Expand the encryption facility to include asymmetric (separate encryption and decryption keys).
Yes yes yes, I would love this, too.
I don’t have any knowledge about this but from @Apple’s explanation in your other post it seems that I might need it in the future.
Could you explain a use case for this? Could you make something related to a diffie-hellman key exchange to make end to end encrypted messaging for example?

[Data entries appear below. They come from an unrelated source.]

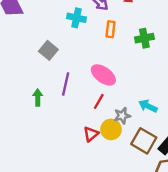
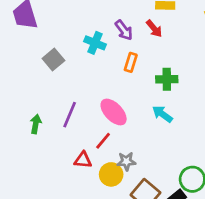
gray square: (48, 50) -> (53, 59), moved
cyan arrow: (148, 106) -> (162, 114), moved
red triangle: (91, 134) -> (83, 160), moved, turned 35

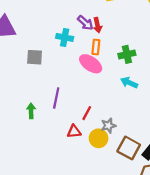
red arrow: (154, 29) -> (97, 25), moved, turned 40
gray square: (53, 59) -> (35, 57), turned -35
pink ellipse: (114, 112) -> (91, 64), moved

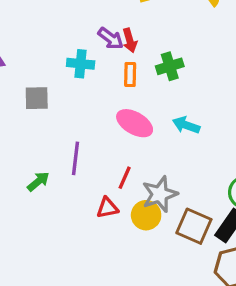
green cross: (127, 54) -> (170, 66), moved
pink ellipse: (91, 64) -> (135, 123), moved
green arrow: (31, 111) -> (38, 181), turned 56
gray star: (108, 126) -> (160, 194), size x1.5

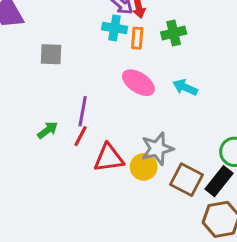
cyan cross: (81, 64) -> (115, 28), moved
red line: (125, 178) -> (81, 136), moved
red triangle: (107, 208) -> (109, 158), size x1.5

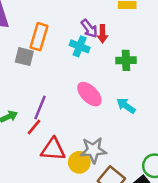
orange rectangle: (137, 38) -> (39, 37), moved, size x1.5

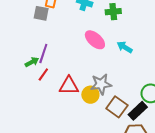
green cross: (126, 60) -> (113, 12), moved
purple line: (40, 107) -> (43, 53), moved
red line: (34, 127) -> (43, 74), moved

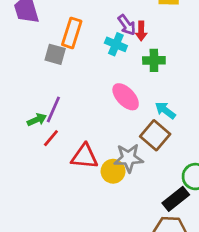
brown square: (117, 107) -> (155, 135), moved

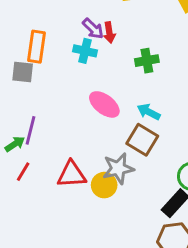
green cross: (154, 60) -> (147, 61), moved
red line: (51, 138) -> (23, 172), moved

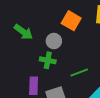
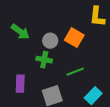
orange square: (71, 21) -> (74, 38), moved
purple rectangle: (34, 86) -> (20, 84), moved

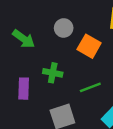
gray circle: (50, 41) -> (64, 28), moved
purple rectangle: (20, 84) -> (24, 89), moved

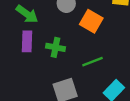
purple rectangle: (24, 89) -> (27, 41), moved

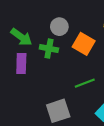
green cross: (56, 47) -> (49, 49), moved

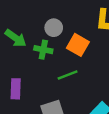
purple rectangle: (21, 64) -> (16, 89), moved
green line: (85, 83) -> (68, 75), moved

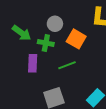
purple rectangle: (16, 89) -> (33, 63), moved

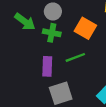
gray circle: (55, 24) -> (53, 11), moved
purple rectangle: (33, 63) -> (47, 66), moved

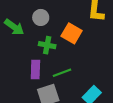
green cross: (52, 33) -> (47, 45), moved
green line: (75, 57) -> (62, 73), moved

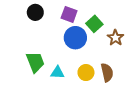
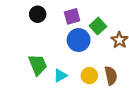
purple square: (69, 14) -> (72, 16), turned -35
cyan triangle: (57, 73) -> (60, 76), turned -32

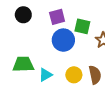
green square: (98, 26) -> (82, 26), turned -35
green trapezoid: (38, 65) -> (23, 64), turned -70

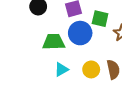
green trapezoid: (23, 64) -> (54, 42), moved

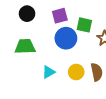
green trapezoid: (54, 42) -> (25, 46), moved

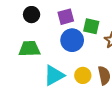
cyan triangle: (49, 72) -> (54, 75), size x1.5

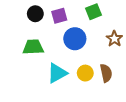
purple square: (66, 17) -> (59, 16), moved
green square: (91, 26) -> (94, 12), moved, turned -35

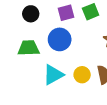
purple square: (59, 16) -> (66, 13), moved
blue circle: (75, 39) -> (60, 39), moved

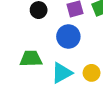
green trapezoid: (29, 48) -> (31, 59), moved

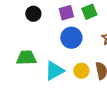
blue circle: (68, 37) -> (71, 38), moved

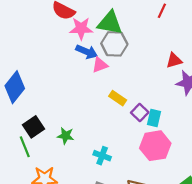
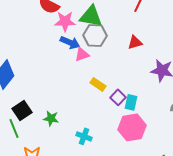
red triangle: (174, 61) -> (135, 42), moved

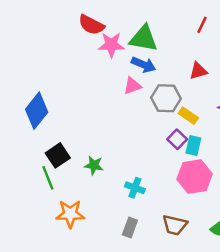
gray hexagon: (95, 35) -> (166, 98), moved
blue arrow: (70, 42) -> (144, 65), moved
yellow rectangle: (98, 84) -> (188, 116), moved

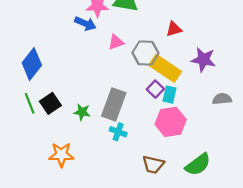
blue arrow: (144, 65) -> (85, 24), moved
yellow rectangle: (188, 116) -> (165, 68), size x1.8
green line: (48, 178) -> (30, 103), moved
gray rectangle: (130, 228) -> (114, 104), moved, size x1.8

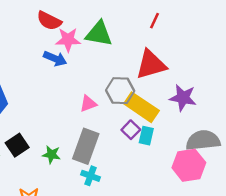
red triangle: (174, 29) -> (151, 65), size x1.8
pink triangle: (116, 42) -> (88, 104), moved
gray semicircle: (222, 99) -> (203, 140), size x1.6
pink hexagon: (171, 122) -> (189, 165), moved

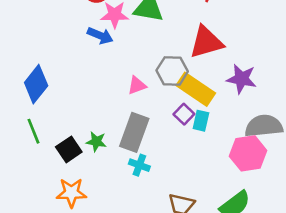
black square: (17, 145) -> (69, 149), moved

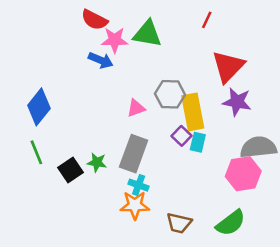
red triangle: (206, 42) -> (228, 67), moved, turned -30
yellow rectangle: (196, 89) -> (193, 112), turned 45
orange star: (71, 193) -> (135, 205), moved

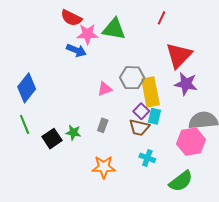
gray rectangle: (134, 154) -> (103, 125), size x0.5
cyan cross: (139, 185) -> (147, 158), moved
brown trapezoid: (179, 223) -> (139, 127), moved

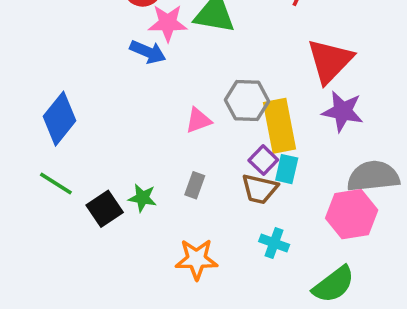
green line: (25, 124) -> (56, 183), turned -36

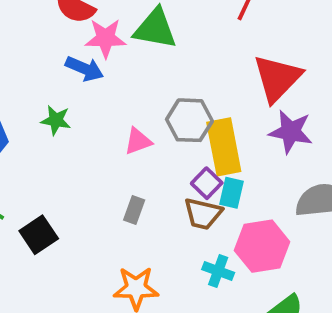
green star: (142, 198) -> (56, 120), moved
pink hexagon: (352, 214) -> (262, 246), moved

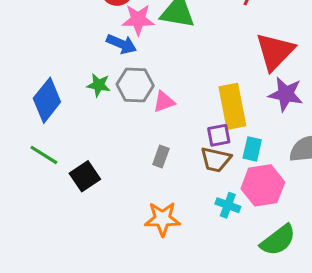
gray hexagon: (189, 120) -> (135, 85), moved
purple square: (207, 183) -> (219, 135), turned 35
cyan rectangle: (231, 193) -> (252, 149), moved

I encrypt my message with your public key and send it to you
You receive the message and decrypt it with your private key
This way both the recipient and sender are using different keys, so you don’t need to know the recipient’s password in order to encrypt the message, only its public key (which is really meant to be public)
For end-to-end messaging you still have to determine how to handle the private keys (e.g.: no point storing those in the database, otherwise it’s the same as not having encryption)
A good analogy is having a padlock which is open so anyone can put something into the storage box. They put something into it and then lock the padlock. But they don’t have the key to it so can’t open it and remove the contents. Only the keyholder can do that.
Sounds great! So would be a helpful feature indeed. Are there any libraries that you know that could be integrated? Maybe I’ll spend some time figuring out how to make an extension for it
What comes to my mind when it comes to “assymetric encryption” is GPG, but I don’t know if that’s the best approach in Wappler context. It’s definitely what people use on a day-to-day basis for secure communication though. Doing a quick search on the web, I found this:
It seems it uses the old-style callbacks instead of the newer Promises or async/await syntax, here’s a promisified version:
I also found this one that seems simpler to use, but it’s not GPG and doesn’t show details about the key’s strength:
Perhaps this would be a better suited tutorial:
Edit: Pinging @JonL, he might be able to give better advice
I’m afraid I don’t have a better advice Crypto(the real one) is not really my field of expertise. The options you gave are probably the ones I would dig into.
My question is why is this needed? Is it just to encrypt DB data at rest? If so, I would use the tools provided by the database engine. I wouldn’t handle this with Wappler.
pgsodium provides a useful pattern where a trigger is used to encrypt a column of data in a table which is then decrypted using a view. This is called Transparent Column Encryption and can be enabled with pgsodium using the SECURITY LABEL … PostgreSQL command.
If an attacker acquires a dump of the table or database, they will not be able to derive the keys used to encrypt the data since they will not have the root server managed key, which is never revealed to SQL See the example file for more details.
An ELI5 of how this works.
- You configure your PG database to encrypt certain columns always(or following some condition).
- Each time you insert a row PG will encrypt the columns you specified in 1)
- To show decrypted data you call a view of that same table that is provided by default by this functionality. The decryption is done again by PG.
You don’t have to be adding formatters/actions in Wappler each time you need to encrypt/decrypt data which is prone to human errors and will certainly add computational overhead on the server.
I am guessing mysql/mariadb have also similar functionalities.